Melvin Johnson


2019

pdf bib
Small and Practical BERT Models for Sequence Labeling
Henry Tsai | Jason Riesa | Melvin Johnson | Naveen Arivazhagan | Xin Li | Amelia Archer
Proceedings of the 2019 Conference on Empirical Methods in Natural Language Processing and the 9th International Joint Conference on Natural Language Processing (EMNLP-IJCNLP)

We propose a practical scheme to train a single multilingual sequence labeling model that yields state of the art results and is small and fast enough to run on a single CPU. Starting from a public multilingual BERT checkpoint, our final model is 6x smaller and 27x faster, and has higher accuracy than a state-of-the-art multilingual baseline. We show that our model especially outperforms on low-resource languages, and works on codemixed input text without being explicitly trained on codemixed examples.

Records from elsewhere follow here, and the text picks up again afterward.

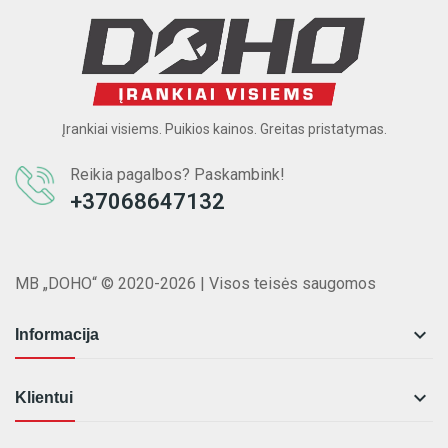
Įrankiai visiems. Puikios kainos. Greitas pristatymas.
Reikia pagalbos? Paskambink!
+37068647132
MB „DOHO“ © 2020-2026 | Visos teisės saugomos

Informacija

Klientui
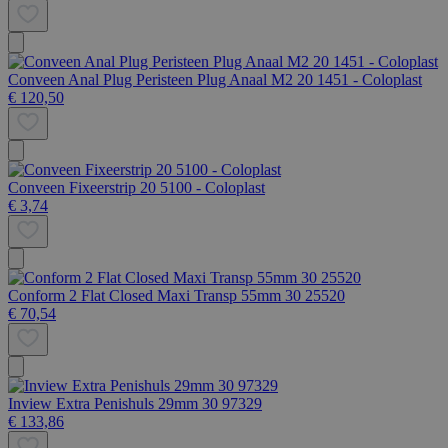
Conveen Anal Plug Peristeen Plug Anaal M2 20 1451 - Coloplast
€ 120,50
Conveen Fixeerstrip 20 5100 - Coloplast
€ 3,74
Conform 2 Flat Closed Maxi Transp 55mm 30 25520
€ 70,54
Inview Extra Penishuls 29mm 30 97329
€ 133,86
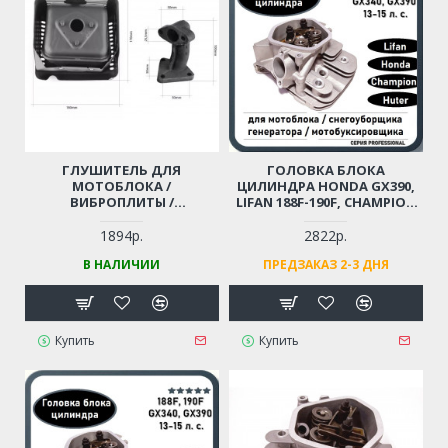
ГЛУШИТЕЛЬ ДЛЯ
ГОЛОВКА БЛОКА
МОТОБЛОКА /
ЦИЛИНДРА HONDA GX390,
ВИБРОПЛИТЫ /
LIFAN 188F-190F, CHAMPION
СНЕГОУБОРЩИКА HONDA
G390-G420 ДЛЯ МОТОБЛОКА
GX340-GX390, LIFAN 188F-
/ ГЕНЕРАТОРА /
1894р.
2822р.
192F, LONCIN 389-420CC
СНЕГОУБОРЩИКА,
В НАЛИЧИИ
ПРЕДЗАКАЗ 2-3 ДНЯ
(КОМПЛЕКТ)
МОТОБУКСИРОВЩИКА И
ПР. МОЩНОСТЬЮ 13-15 Л.С.
Купить
Купить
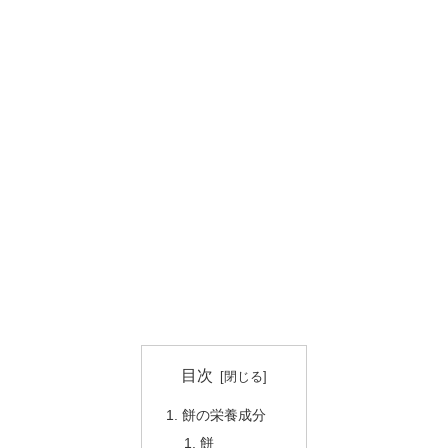
目次
餅の栄養成分
餅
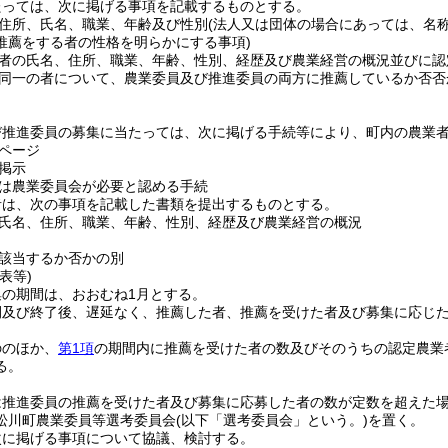
たっては、次に掲げる事項を記載するものとする。
住所、氏名、職業、年齢及び性別
(法人又は団体の場合にあっては、名
推薦をする者の性格を明らかにする事項)
者の氏名、住所、職業、年齢、性別、経歴及び農業経営の概況並びに認
同一の者について、農業委員及び推進委員の両方に推薦しているか否否
び推進委員の募集に当たっては、次に掲げる手続等により、町内の農業
ページ
掲示
は農業委員会が必要と認める手続
者は、次の事項を記載した書類を提出するものとする。
氏名、住所、職業、年齢、性別、経歴及び農業経営の概況
該当するか否かの別
表等)
集の期間は、おおむね1月とする。
間及び終了後、遅延なく、推薦した者、推薦を受けた者及び募集に応じ
ののほか、
第1項
の期間内に推薦を受けた者の数及びそのうちの認定農業
る。
は推進委員の推薦を受けた者及び募集に応募した者の数が定数を超えた
松川町農業委員等選考委員会
(以下「選考委員会」という。)
を置く。
次に掲げる事項について協議、検討する。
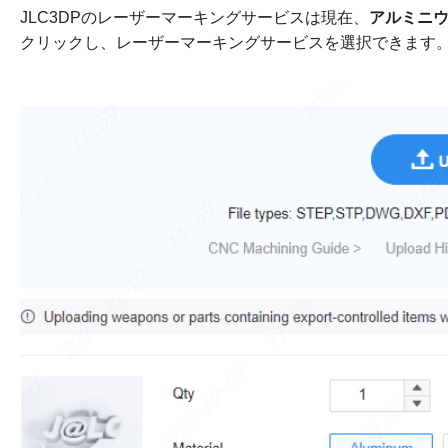
JLC3DPのレーザーマーキングサービスは現在、
アルミニ
クリックし、レーザーマーキングサービスを選択できます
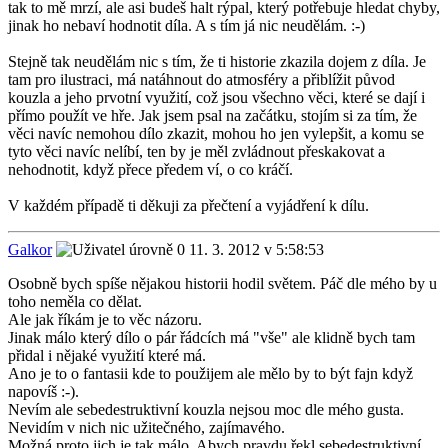
tak to mě mrzí, ale asi budeš halt rýpal, který potřebuje hledat chyby,
jinak ho nebaví hodnotit díla. A s tím já nic neudělám. :-)
Stejně tak neudělám nic s tím, že ti historie zkazila dojem z díla. Je
tam pro ilustraci, má natáhnout do atmosféry a přiblížit původ
kouzla a jeho prvotní využití, což jsou všechno věci, které se dají i
přímo použít ve hře. Jak jsem psal na začátku, stojím si za tím, že
věci navíc nemohou dílo zkazit, mohou ho jen vylepšit, a komu se
tyto věci navíc nelíbí, ten by je měl zvládnout přeskakovat a
nehodnotit, když přece předem ví, o co kráčí.
V každém případě ti děkuji za přečtení a vyjádření k dílu.
Galkor
11. 3. 2012 v 5:58:53
Osobně bych spíše nějakou historii hodil světem. Páč dle mého by u
toho neměla co dělat.
Ale jak říkám je to věc názoru.
Jinak málo který dílo o pár řádcích má "vše" ale klidně bych tam
přidal i nějaké využití které má.
Ano je to o fantasii kde to použijem ale mělo by to být fajn když
napovíš :-).
Nevím ale sebedestruktivní kouzla nejsou moc dle mého gusta.
Nevidím v nich nic užitečného, zajímavého.
Možná proto jich je tak málo. Abych pravdu řekl sebedestruktivní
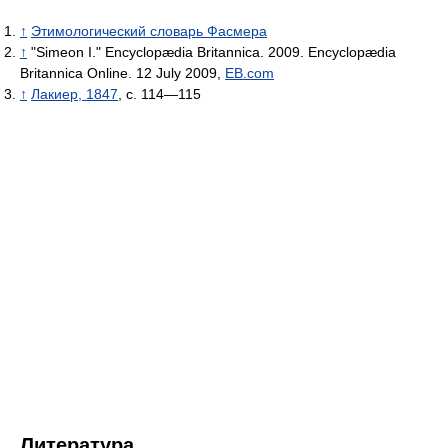
↑
Этимологический словарь Фасмера
↑
"Simeon I." Encyclopædia Britannica. 2009. Encyclopædia
Britannica Online. 12 July 2009,
EB.com
↑
Лакиер, 1847
, с. 114—115
Литература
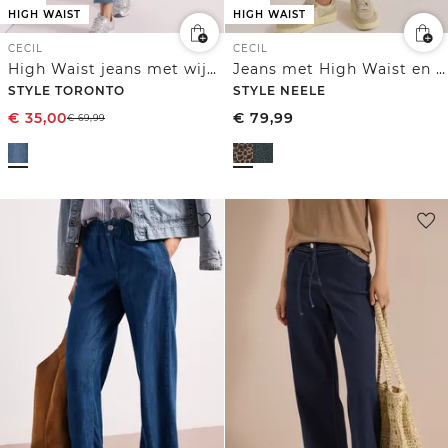
HIGH WAIST
HIGH WAIST
CECIL
CECIL
High Waist jeans met wijde pijpen in Slim Fit
Jeans met High Waist en Wide Leg pijpen met luipaardprint
STYLE TORONTO
STYLE NEELE
€
35,00
€
79,99
€
69,99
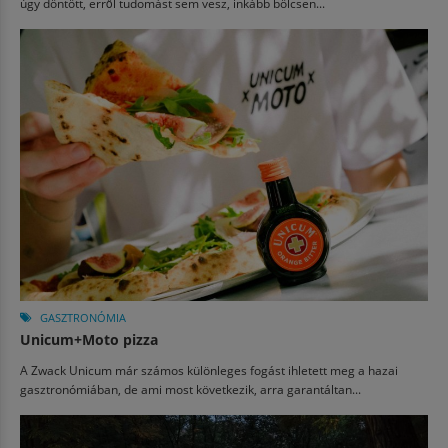
úgy döntött, erről tudomást sem vesz, inkább bölcsen...
GASZTRONÓMIA
Unicum+Moto pizza
A Zwack Unicum már számos különleges fogást ihletett meg a hazai
gasztronómiában, de ami most következik, arra garantáltan...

We showcase the effectiveness of our method by reporting on part-of-speech tagging and morphological prediction on 70 treebanks and 48 languages.

pdf bib
Massively Multilingual Neural Machine Translation
Roee Aharoni | Melvin Johnson | Orhan Firat
Proceedings of the 2019 Conference of the North American Chapter of the Association for Computational Linguistics: Human Language Technologies, Volume 1 (Long and Short Papers)

Multilingual Neural Machine Translation enables training a single model that supports translation from multiple source languages into multiple target languages. We perform extensive experiments in training massively multilingual NMT models, involving up to 103 distinct languages and 204 translation directions simultaneously. We explore different setups for training such models and analyze the trade-offs between translation quality and various modeling decisions. We report results on the publicly available TED talks multilingual corpus where we show that massively multilingual many-to-many models are effective in low resource settings, outperforming the previous state-of-the-art while supporting up to 59 languages in 116 translation directions in a single model. Our experiments on a large-scale dataset with 103 languages, 204 trained directions and up to one million examples per direction also show promising results, surpassing strong bilingual baselines and encouraging future work on massively multilingual NMT.

2018

pdf bib
The Best of Both Worlds: Combining Recent Advances in Neural Machine Translation
Mia Xu Chen | Orhan Firat | Ankur Bapna | Melvin Johnson | Wolfgang Macherey | George Foster | Llion Jones | Mike Schuster | Noam Shazeer | Niki Parmar | Ashish Vaswani | Jakob Uszkoreit | Lukasz Kaiser | Zhifeng Chen | Yonghui Wu | Macduff Hughes
Proceedings of the 56th Annual Meeting of the Association for Computational Linguistics (Volume 1: Long Papers)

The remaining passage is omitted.